Bugüne kadar memlekette yaprak kımıldasa ulusa sesleniş konuşmaları yapmayı adet hâline getirmiş olan askerler, Ergenekon mütalaasının ardından da, bu sefer mektuplar aracılığı ile bu devlet geleneğini sürdürmeye çalıştı.

İlker Başbuğ iki mektup gönderdi. Birinci mektup "Teröristler Muteber Tanık, Ülkenin Genelkurmay Başkanı Değil", ikinci mektup ise "Türk milletine Savunmamdır" başlığını taşıyor.

Birinci mektubun başlığı, sadece kendini yargılayan sivil mahkemeyi tanımamakla kalmıyor, doğrudan barış sürecini hedef alıyor. Başbuğ, "Yüce Türk Milleti"ne seslenerek, "senin adına yargılama yaptığını ifade eden Mahkeme, terörist Şemdin Sakık'ı muteber bir tanık olarak dinlemiş, buna karşılık Türkiye Cumhuriyeti'nin Genelkurmay Başkanlığı'nı yapmış emekli Orgeneral Işık Koşaner ile Kuvvet Komutanları ve Jandarma Genel Komutanı'nın tanıklığına itibar etmemiş ve onları dinlememiştir" diyor.

Şemdin Sakık'ın tanıklığı ayrı bir konu ama neden mahkeme "Türkiye Cumhuriyeti'nin Genelkurmay Başkanlığı'nı yapmış" ya da orgeneral, kuvvet komutanı ya da Jandarma Genel Komutanı olmuş birisinin tanıklığına herkesten ve her şeyden çok itibar etmek zorunda?

Neden bunların tanıklığı ve verdikleri ifadeler, beş yıldan beri devam eden mahkemenin elindeki delilleri geçersiz kılacak kadar önemli sayılmalı?

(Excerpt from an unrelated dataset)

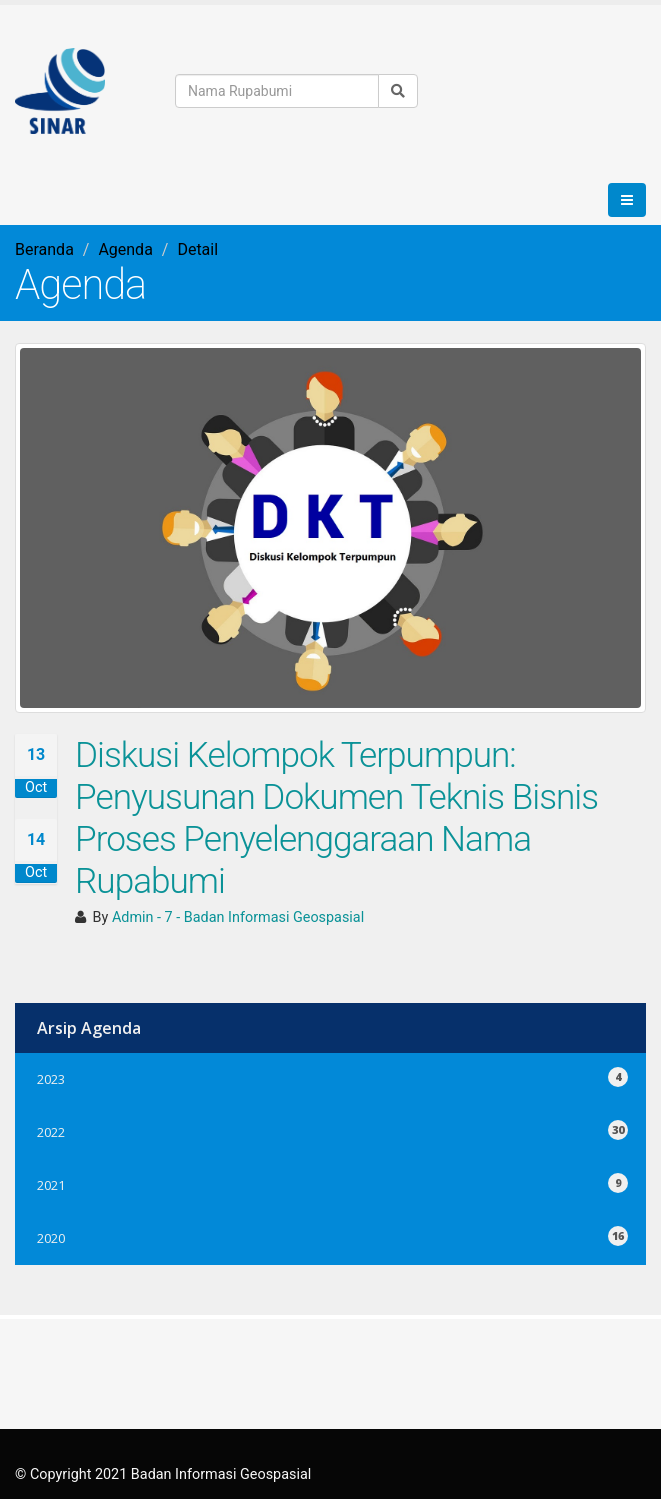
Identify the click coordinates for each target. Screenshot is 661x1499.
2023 (330, 1076)
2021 (330, 1182)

Mahkeme, elindeki delilleri suçun oluştuğu konusunda kanaate varmak için yeterli sayıyorsa, neden illa ki bu komutanları da ya da İlker Başbuğ'un dinlenmesini "emrettiği" kişileri de dinlemek zorunda?

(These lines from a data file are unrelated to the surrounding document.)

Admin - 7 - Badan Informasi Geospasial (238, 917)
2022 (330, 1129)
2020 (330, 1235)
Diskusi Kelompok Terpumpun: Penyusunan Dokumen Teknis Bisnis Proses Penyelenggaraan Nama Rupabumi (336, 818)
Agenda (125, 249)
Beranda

Bu soruların tek bir cevabı var; çünkü İlker Başbuğ aslında şunu söylüyor; "bu devletin de bu milletin de sahibi biziz. Yıllarca biz ne dersek o oldu. Şimdi siz benim emrettiğim kişileri dinlemeden nasıl karar verirsiniz! Ben de sizin verdiğiniz kararı tanımıyorum."

Yani ne İlker Başbuğ, ne diğer Ergenekoncular ne de onları savunanlar, bugüne kadar bu ülkede yaşayan halklara çektirdiklerinden dolayı en küçük bir pişmanlık bile duymuyor, yanlış yaptıklarını düşünmüyor. Can çekişirken bile posta atmaya, "biz ne dersek o olur" demeye devam ediyorlar.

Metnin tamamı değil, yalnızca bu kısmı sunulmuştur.